Music is an integral part of my growing up. Strains of Bach, the Carpenters & Mother Goose filled our sound space as children; Mom kept the record player on for our entertainment pretty much all day long. Listening to the classical radio station & playing “Who is the Composer?” was a common car game we played. As a tween, I remember excitedly informed my father that a new CD recording of Peter & the Wolf had been released, with Sting as the narrator. The next thing I knew, my father took me to buy a CD player, then the CD, so that we could listen to it together. As a teen and young adult, singing, composing and banging out Christian pop songs on the piano got me through some of my darkest hours. When I became a parent, I developed a penchant for making up silly song rhymes, and singing made-up lyrics (only because I didn’t know the actual lyrics) to songs playing on the radio or the CD player.
At the risk of coming across falsely modest, I do not consider myself a good singer; I am neither trained nor particularly talented. Yes, I can carry a tune; yes, my voice is neither grating nor hideous. My piano playing also leaves much to be desired. My sight-reading is pretty good, but my short attention span leaves me to prone to drift off in the middle of a piece and then have to scramble to re-locate my place; certainly not the a good trait as an accompanist. This did not stop me from singing in various choirs and ensembles, or accompanying the hymn singing at chapel, as well as accompanying my friends during concerts. It was just too much fun and for some strange reason, my peers were extremely tolerant & accommodating.
Coming out of ICU, I was seized with panic at the thought I might never sing again. It is ironic to note that at a time when I was relearning the rudimentary functions of my body, I was fussing over Singing.

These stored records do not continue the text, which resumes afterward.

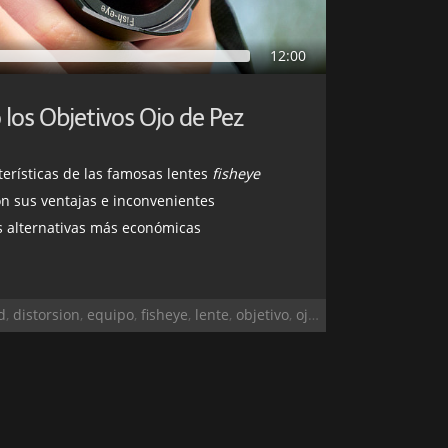
12:00
los Objetivos Ojo de Pez
terísticas de las famosas lentes
fisheye
n sus ventajas e inconvenientes
 alternativas más económicas
d
,
distorsion
,
equipo
,
fisheye
,
lente
,
objetivo
,
ojo de pez
,
panoramic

Older Daughter was instrumental in coaxing my lax vocal muscles back to health, patiently giving me exercises to try, and encouraging me even on days I was exhausted and felt like giving up. Almost 3 months after my return home, I can just about sing like I used to. I am still working on breath control & stamina, but I think we are almost there. Since I have been given another shot at this life, maybe this time around, I will go get some singing lessons. And practice a little harder at the piano playing while I am at it.
Last week, I chanced upon this TED Talk with Megan Washington. Singing has some serious life-affecting consequences for her. Listening to her podcast reminded me of the great number of things I have to be grateful for, and to look forward to.